> **Task statement**: Could you show all lines in the entries below that contain the string "pápa"?

Collected data
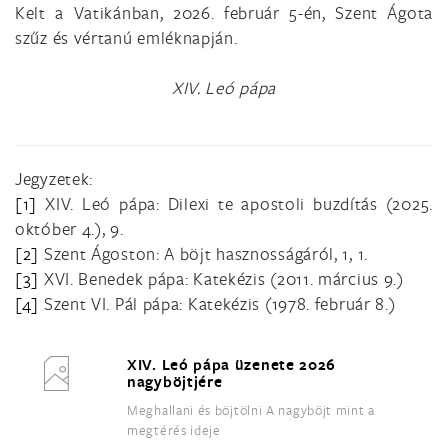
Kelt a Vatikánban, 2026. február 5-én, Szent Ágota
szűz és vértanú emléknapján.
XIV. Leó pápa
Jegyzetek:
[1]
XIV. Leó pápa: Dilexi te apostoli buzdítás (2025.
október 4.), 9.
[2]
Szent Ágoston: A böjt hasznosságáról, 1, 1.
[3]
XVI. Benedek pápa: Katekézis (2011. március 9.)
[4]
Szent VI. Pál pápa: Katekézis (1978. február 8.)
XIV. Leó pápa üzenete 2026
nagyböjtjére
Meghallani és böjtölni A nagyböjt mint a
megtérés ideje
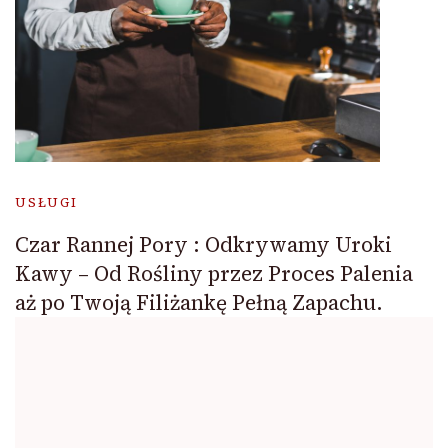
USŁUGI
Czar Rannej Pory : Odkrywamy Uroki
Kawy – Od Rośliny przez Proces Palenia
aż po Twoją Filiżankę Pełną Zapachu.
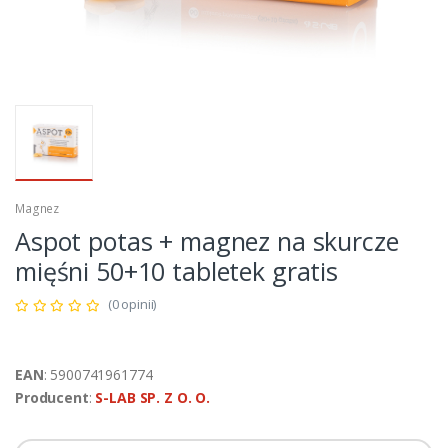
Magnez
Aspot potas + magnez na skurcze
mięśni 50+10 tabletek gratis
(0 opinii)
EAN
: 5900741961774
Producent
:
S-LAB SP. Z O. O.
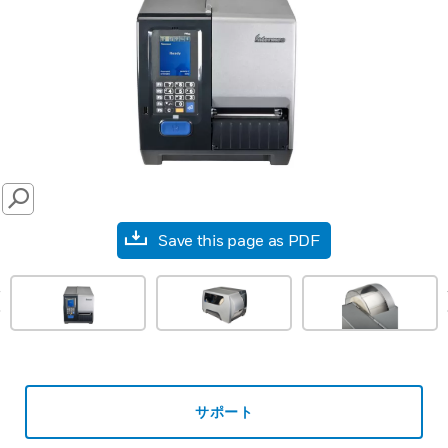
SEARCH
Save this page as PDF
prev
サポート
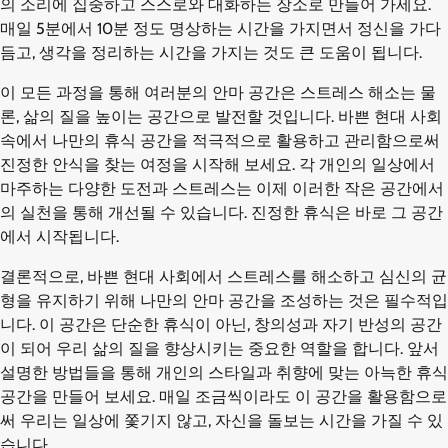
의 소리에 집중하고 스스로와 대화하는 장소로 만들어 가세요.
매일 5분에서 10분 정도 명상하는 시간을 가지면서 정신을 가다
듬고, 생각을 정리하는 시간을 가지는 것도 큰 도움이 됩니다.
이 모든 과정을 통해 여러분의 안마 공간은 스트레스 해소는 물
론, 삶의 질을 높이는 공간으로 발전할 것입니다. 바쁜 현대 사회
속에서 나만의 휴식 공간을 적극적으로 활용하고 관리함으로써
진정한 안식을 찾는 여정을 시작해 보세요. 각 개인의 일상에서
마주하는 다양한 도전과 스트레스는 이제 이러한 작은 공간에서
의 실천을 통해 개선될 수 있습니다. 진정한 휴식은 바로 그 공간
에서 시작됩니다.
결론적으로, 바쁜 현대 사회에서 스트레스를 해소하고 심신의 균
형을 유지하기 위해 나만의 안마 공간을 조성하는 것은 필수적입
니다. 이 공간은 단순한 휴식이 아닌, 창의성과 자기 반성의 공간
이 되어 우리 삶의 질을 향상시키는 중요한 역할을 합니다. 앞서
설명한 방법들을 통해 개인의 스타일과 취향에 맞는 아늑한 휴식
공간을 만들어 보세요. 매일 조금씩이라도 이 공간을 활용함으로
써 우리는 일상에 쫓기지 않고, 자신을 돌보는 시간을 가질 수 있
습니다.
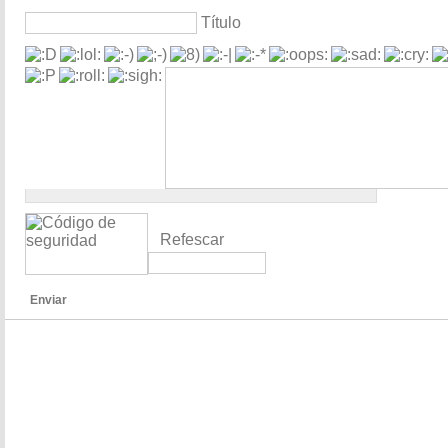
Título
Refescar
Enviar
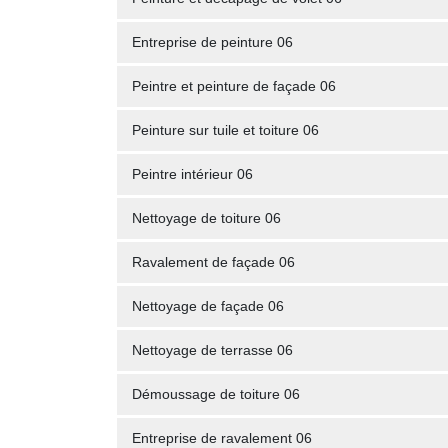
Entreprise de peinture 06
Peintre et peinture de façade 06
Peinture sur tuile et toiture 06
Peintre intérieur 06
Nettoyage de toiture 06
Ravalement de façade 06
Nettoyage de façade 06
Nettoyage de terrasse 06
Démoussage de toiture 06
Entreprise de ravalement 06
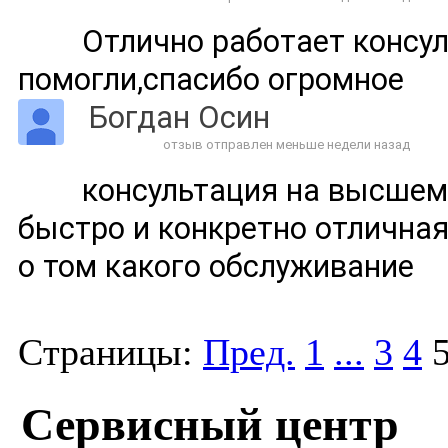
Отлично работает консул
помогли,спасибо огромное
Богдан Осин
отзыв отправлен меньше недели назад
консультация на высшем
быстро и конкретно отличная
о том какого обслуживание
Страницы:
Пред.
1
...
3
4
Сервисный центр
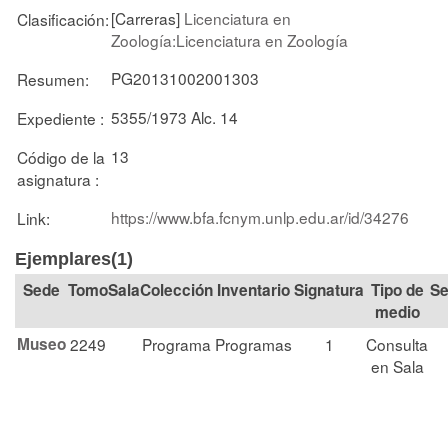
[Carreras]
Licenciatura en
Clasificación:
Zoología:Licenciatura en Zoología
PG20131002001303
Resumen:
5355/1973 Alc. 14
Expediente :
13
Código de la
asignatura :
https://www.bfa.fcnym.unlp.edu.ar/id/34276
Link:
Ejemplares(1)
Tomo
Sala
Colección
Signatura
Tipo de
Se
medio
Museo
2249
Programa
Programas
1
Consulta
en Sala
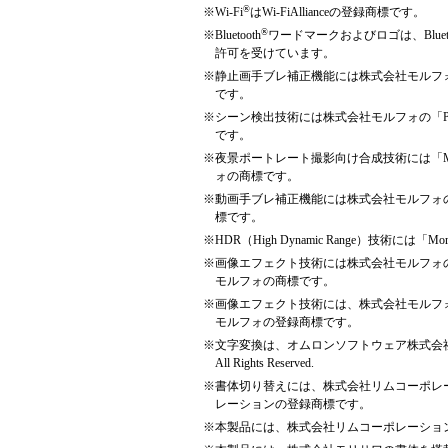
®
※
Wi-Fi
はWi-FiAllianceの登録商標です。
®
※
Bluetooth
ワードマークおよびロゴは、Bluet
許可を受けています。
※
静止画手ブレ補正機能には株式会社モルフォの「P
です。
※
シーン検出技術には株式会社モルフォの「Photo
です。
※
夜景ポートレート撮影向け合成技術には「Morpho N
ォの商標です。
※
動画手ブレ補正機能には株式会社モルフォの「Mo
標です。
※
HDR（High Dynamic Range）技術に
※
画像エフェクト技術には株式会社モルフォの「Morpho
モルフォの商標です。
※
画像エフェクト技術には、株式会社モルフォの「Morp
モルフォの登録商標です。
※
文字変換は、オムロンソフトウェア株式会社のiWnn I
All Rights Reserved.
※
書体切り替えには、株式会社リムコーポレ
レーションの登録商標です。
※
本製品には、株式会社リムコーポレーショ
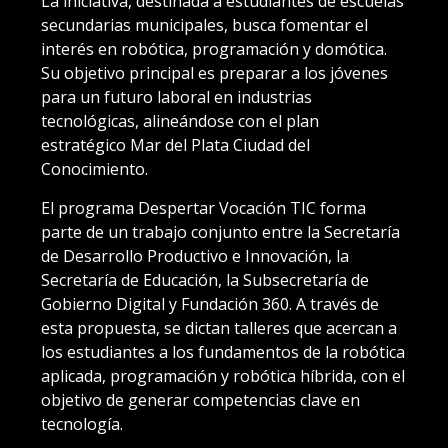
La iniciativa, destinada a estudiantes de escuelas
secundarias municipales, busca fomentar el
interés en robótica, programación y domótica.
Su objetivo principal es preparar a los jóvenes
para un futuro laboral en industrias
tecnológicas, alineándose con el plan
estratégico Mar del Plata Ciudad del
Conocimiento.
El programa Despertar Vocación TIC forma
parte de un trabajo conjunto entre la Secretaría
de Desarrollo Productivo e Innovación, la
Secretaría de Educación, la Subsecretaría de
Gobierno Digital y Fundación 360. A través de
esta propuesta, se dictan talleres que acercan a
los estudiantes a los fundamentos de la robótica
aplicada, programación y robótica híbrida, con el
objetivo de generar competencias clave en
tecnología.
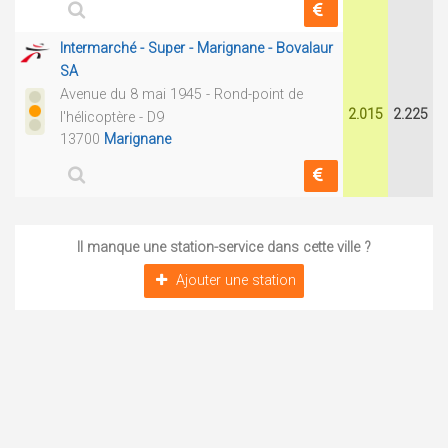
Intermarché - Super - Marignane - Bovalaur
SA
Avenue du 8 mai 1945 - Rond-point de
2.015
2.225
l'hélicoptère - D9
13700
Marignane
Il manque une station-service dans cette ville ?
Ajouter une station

> **Output for this task**:
XIV. Leó pápa
XIV. Leó pápa: Dilexi te apostoli buzdítás (2025.
XVI. Benedek pápa: Katekézis (2011. március 9.)
Szent VI. Pál pápa: Katekézis (1978. február 8.)
XIV. Leó pápa üzenete 2026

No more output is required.